Opinion
No. 1D21-2900
02-08-2023
Jessica J. Yeary, Public Defender, and Justin Foster Karpf, Assistant Public Defender, Tallahassee, for Appellant. Ashley Moody, Attorney General, and Miranda L. Butson, Assistant Attorney General, Tallahassee, for Appellee.
Jessica J. Yeary, Public Defender, and Justin Foster Karpf, Assistant Public Defender, Tallahassee, for Appellant.
Ashley Moody, Attorney General, and Miranda L. Butson, Assistant Attorney General, Tallahassee, for Appellee.
B.L. Thomas, J.
Justin Lee Givens appeals his judgment and sentence for sexual battery with threat of force. He argues the trial court erred in denying his motion for judgment of acquittal, because the State failed to prove that he threatened to use force or violence likely to cause serious personal injury and had the present ability to execute that threat.
At trial, the victim testified that he had fetal alcohol syndrome and that while he was in confinement in the Bay County jail Appellant was his roommate. The victim testified that Appellant "started getting very aggressive and he started hitting on me and making me do things I don't want to do." Appellant's physical aggression began with a slap and, by the third instance, had escalated to putting the victim in a headlock and punching him in the face with a closed fist.
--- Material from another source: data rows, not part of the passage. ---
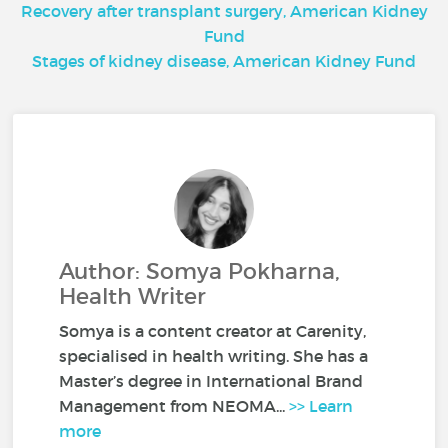
Recovery after transplant surgery, American Kidney
Fund
Stages of kidney disease, American Kidney Fund
Author: Somya Pokharna,
Health Writer
Somya is a content creator at Carenity,
specialised in health writing. She has a
Master’s degree in International Brand
Management from NEOMA...
>> Learn
more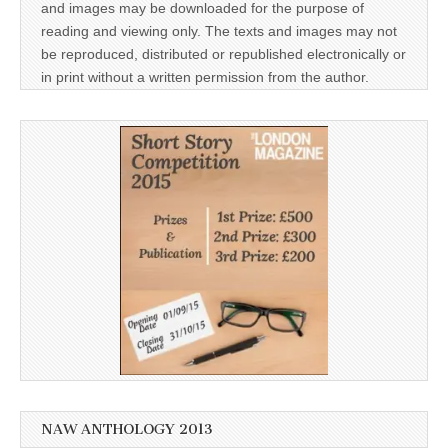
and images may be downloaded for the purpose of
reading and viewing only. The texts and images may not
be reproduced, distributed or republished electronically or
in print without a written permission from the author.
NAW ANTHOLOGY 2013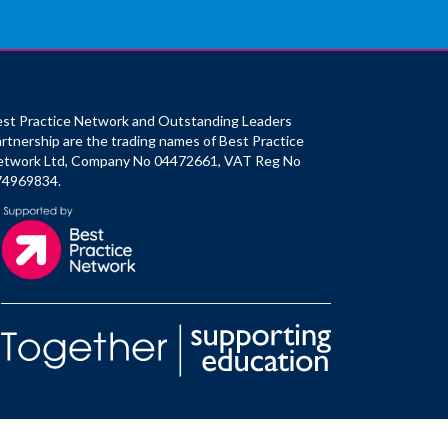
st Practice Network and Outstanding Leaders
rtnership are the trading names of Best Practice
etwork Ltd, Company No 04472661, VAT Reg No
74969834.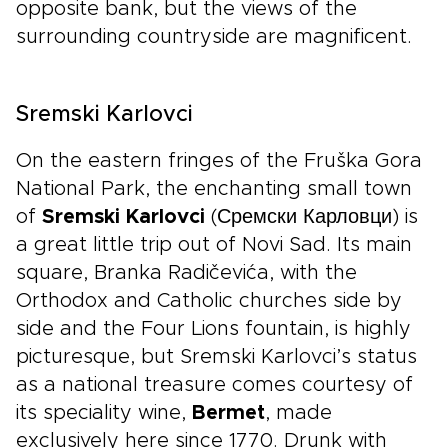
opposite bank, but the views of the
surrounding countryside are magnificent.
Sremski Karlovci
On the eastern fringes of the Fruška Gora
National Park, the enchanting small town
of
Sremski Karlovci
(Сремски Карловци) is
a great little trip out of Novi Sad. Its main
square, Branka Radičevića, with the
Orthodox and Catholic churches side by
side and the Four Lions fountain, is highly
picturesque, but Sremski Karlovci’s status
as a national treasure comes courtesy of
its speciality wine,
Bermet
, made
exclusively here since 1770. Drunk with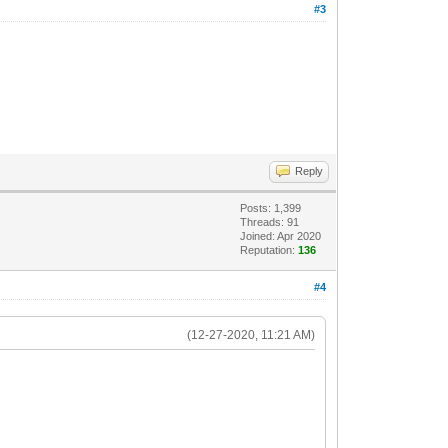
#3
Reply
Posts: 1,399
Threads: 91
Joined: Apr 2020
Reputation:
136
#4
(12-27-2020, 11:21 AM)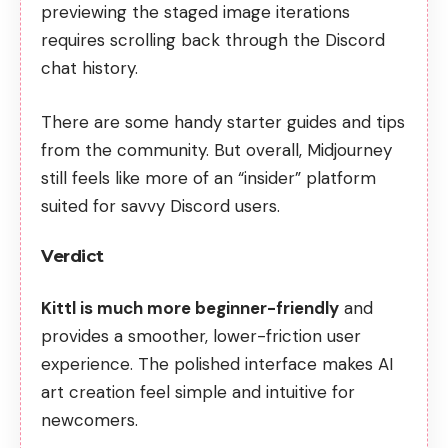
previewing the staged image iterations
requires scrolling back through the Discord
chat history.
There are some handy starter guides and tips
from the community. But overall, Midjourney
still feels like more of an “insider” platform
suited for savvy Discord users.
Verdict
Kittl is much more beginner-friendly
and
provides a smoother, lower-friction user
experience. The polished interface makes AI
art creation feel simple and intuitive for
newcomers.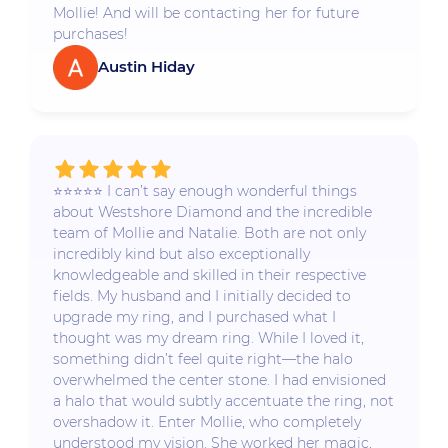
Mollie! And will be contacting her for future
purchases!
Austin Hiday
⭐️⭐️⭐️⭐️⭐️ I can’t say enough wonderful things
about Westshore Diamond and the incredible
team of Mollie and Natalie. Both are not only
incredibly kind but also exceptionally
knowledgeable and skilled in their respective
fields. My husband and I initially decided to
upgrade my ring, and I purchased what I
thought was my dream ring. While I loved it,
something didn’t feel quite right—the halo
overwhelmed the center stone. I had envisioned
a halo that would subtly accentuate the ring, not
overshadow it. Enter Mollie, who completely
understood my vision. She worked her magic,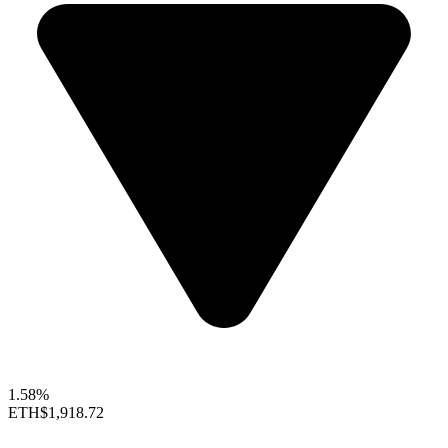
1.58%
ETH
$1,918.72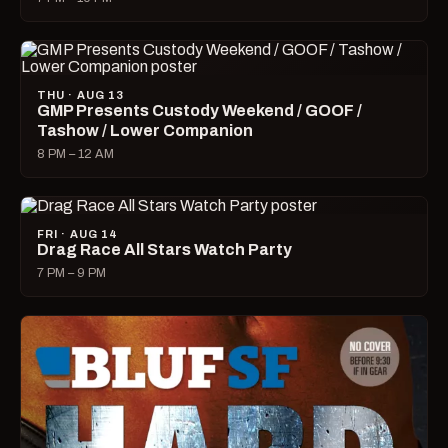
THU · AUG 13
GMP Presents Custody Weekend / GOOF /
Tashow / Lower Companion
8 PM – 12 AM
FRI · AUG 14
Drag Race All Stars Watch Party
7 PM – 9 PM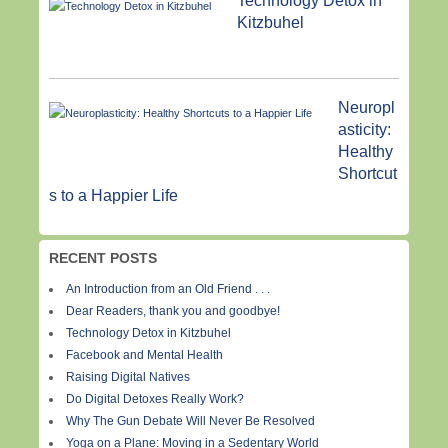
Technology Detox in
Kitzbuhel
Neuropl
asticity:
Healthy
Shortcut
s to a Happier Life
RECENT POSTS
An Introduction from an Old Friend . . .
Dear Readers, thank you and goodbye!
Technology Detox in Kitzbuhel
Facebook and Mental Health
Raising Digital Natives
Do Digital Detoxes Really Work?
Why The Gun Debate Will Never Be Resolved
Yoga on a Plane: Moving in a Sedentary World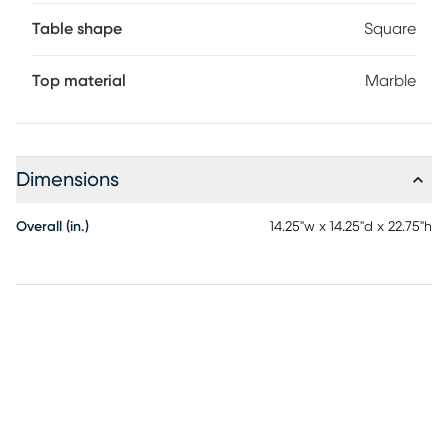
Table shape
Square
Top material
Marble
Dimensions
Overall (in.)
14.25"w x 14.25"d x 22.75"h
The victim testified the punches "actually left marks and kind of a little bit of swelling." The victim testified that Appellant threatened that "he'd have somebody come and beat me up and physically get me to cower down to him." And that "he would have somebody come over there and get in the cell with me and physically beat me down."
The victim testified that on three occasions Appellant forced the victim to perform sexual acts on Appellant. The victim was afraid that Appellant would continue to beat him, "and have other people do it, too." The victim testified that Appellant threatened: "[Y]ou're either going to get hit or you're going to open your mouth." The victim testified "He turned around, hit me with his right fist, walked back around the room, said are you going to open it now, are you going to open your mouth now?" The victim testified that Appellant threatened: "I'll send somebody over there to beat you down and I'll have them bring you back ... you're not going to leave me, not after ... everything I did for you."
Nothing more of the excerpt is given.